Notably, the guidance does not require testing in nursing homes, though “robust testing and contact tracing” is called for in the Trump administration’s broader “Guidelines for Opening Up America Again.” Medicare will pay $100 for certain laboratory testing using high-throughput technologies to process a large number of tests for COVID-19 per day, according to a newly issued CMS rule.
“Coronavirus has had a devastating impact on nursing homes, and as we reopen America, we want to make sure we are doing everything we can to protect our most vulnerable citizens,” CMS Administrator Seema Verma said in a statement. “Our focus continues to be the safety and quality of life of nursing home residents and while we are not at a point where nursing homes can safely open up, we want to make sure communities have a plan in place when they are ready to reopen.”
CMS recommended more criteria for nursing homes reopening, including not reopening or relaxing any restrictions until all staff and residents have received a baseline test for the virus.
CMS also urged state survey agencies to inspect nursing homes that saw a surge of COVID-19 outbreaks before reopening. Even when reopening, nursing homes should remain in the current state of restriction and should be among the last businesses to reopen in a community, the agency advised.

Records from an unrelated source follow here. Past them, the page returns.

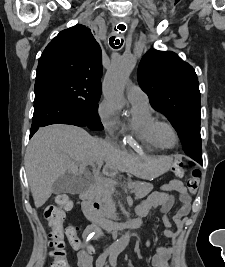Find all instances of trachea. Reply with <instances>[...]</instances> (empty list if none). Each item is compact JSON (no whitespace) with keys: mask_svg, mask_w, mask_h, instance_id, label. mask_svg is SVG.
Wrapping results in <instances>:
<instances>
[{"mask_svg":"<svg viewBox=\"0 0 225 267\" xmlns=\"http://www.w3.org/2000/svg\"><path fill=\"white\" fill-rule=\"evenodd\" d=\"M125 28H126V27H125L124 24H119V25L117 26V29H119V30H121V31H124ZM115 30H116V29H115ZM109 43H110L111 47L117 49V48H120V47L122 46V44H123V40L120 41L119 39H115V36H113V37H111V38L109 39Z\"/></svg>","mask_w":225,"mask_h":267,"instance_id":"trachea-1","label":"trachea"}]
</instances>
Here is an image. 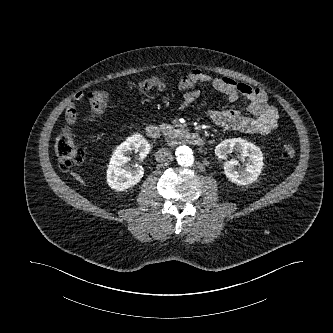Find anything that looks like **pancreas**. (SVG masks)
Listing matches in <instances>:
<instances>
[{
    "label": "pancreas",
    "mask_w": 333,
    "mask_h": 333,
    "mask_svg": "<svg viewBox=\"0 0 333 333\" xmlns=\"http://www.w3.org/2000/svg\"><path fill=\"white\" fill-rule=\"evenodd\" d=\"M160 129L164 134H171L173 132V127L165 123L160 125Z\"/></svg>",
    "instance_id": "obj_1"
}]
</instances>
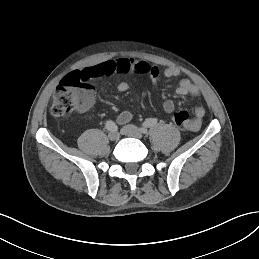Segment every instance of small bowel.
<instances>
[{
	"mask_svg": "<svg viewBox=\"0 0 259 259\" xmlns=\"http://www.w3.org/2000/svg\"><path fill=\"white\" fill-rule=\"evenodd\" d=\"M130 71L148 75L153 83H155L160 76L159 68L155 65L149 64L146 60L123 57L117 59H109L97 64H93L85 67L84 69L78 72L83 79L91 80L93 78L108 75L111 73H127ZM179 73L180 71L175 67H168L163 71V75L166 78L176 77L179 75ZM117 88L120 92H126L127 90H129L130 84L126 81H123L118 84ZM176 93L181 96H194L198 94V88L197 86L192 84L188 79H183L177 85ZM163 109L166 113L173 112L175 109L173 101H164ZM205 113V108L202 106H198L194 111V117L191 120H189L185 128L190 131L199 130ZM131 118L132 113L130 111H123L118 115L117 121L120 124H125L129 122Z\"/></svg>",
	"mask_w": 259,
	"mask_h": 259,
	"instance_id": "c3829d8e",
	"label": "small bowel"
}]
</instances>
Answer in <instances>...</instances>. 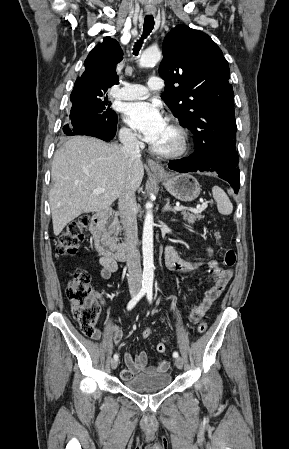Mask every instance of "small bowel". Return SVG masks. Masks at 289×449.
Segmentation results:
<instances>
[{
  "label": "small bowel",
  "instance_id": "small-bowel-1",
  "mask_svg": "<svg viewBox=\"0 0 289 449\" xmlns=\"http://www.w3.org/2000/svg\"><path fill=\"white\" fill-rule=\"evenodd\" d=\"M164 260L170 270L177 272H190L203 264L207 266L214 284L210 289L204 292L202 300L198 304L193 305L190 310L189 320L192 323H196L210 309L213 302L222 294L232 277V271L230 269L219 267L218 263L212 259V250L210 248L206 249L204 261H189L179 257L171 246H167L164 252ZM100 263L103 267L101 271V277L103 279H109L111 275L117 271V263L114 259L101 256ZM110 328L115 342L121 345L123 341L121 329L114 324H112ZM99 337L100 333L97 331L94 338L97 339ZM168 348L169 345L166 343L165 339H162L161 342L156 344V349L162 357L168 355L166 352ZM124 362L126 368L121 371V378L123 380L130 379L141 372H166L169 368L168 361L164 359L160 360L156 366H148V355L145 351H141L135 356L126 352L124 354Z\"/></svg>",
  "mask_w": 289,
  "mask_h": 449
}]
</instances>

Phase three of the Trump Administration’s “Opening Up America Again” framework includes allowed visitors at nursing homes, after a sustained decreased in COVID-19 cases has been established. Visitors have to wear a face covering and be screened. Nursing homes are also advised not to reopen until there have been now new, nursing home onset COVID-19 cases for 28 days; there are no staff shortages; the nursing home has adequate supplies; the facility has access to adequate testing for COVID-19; and referral hospitals have bed capacity.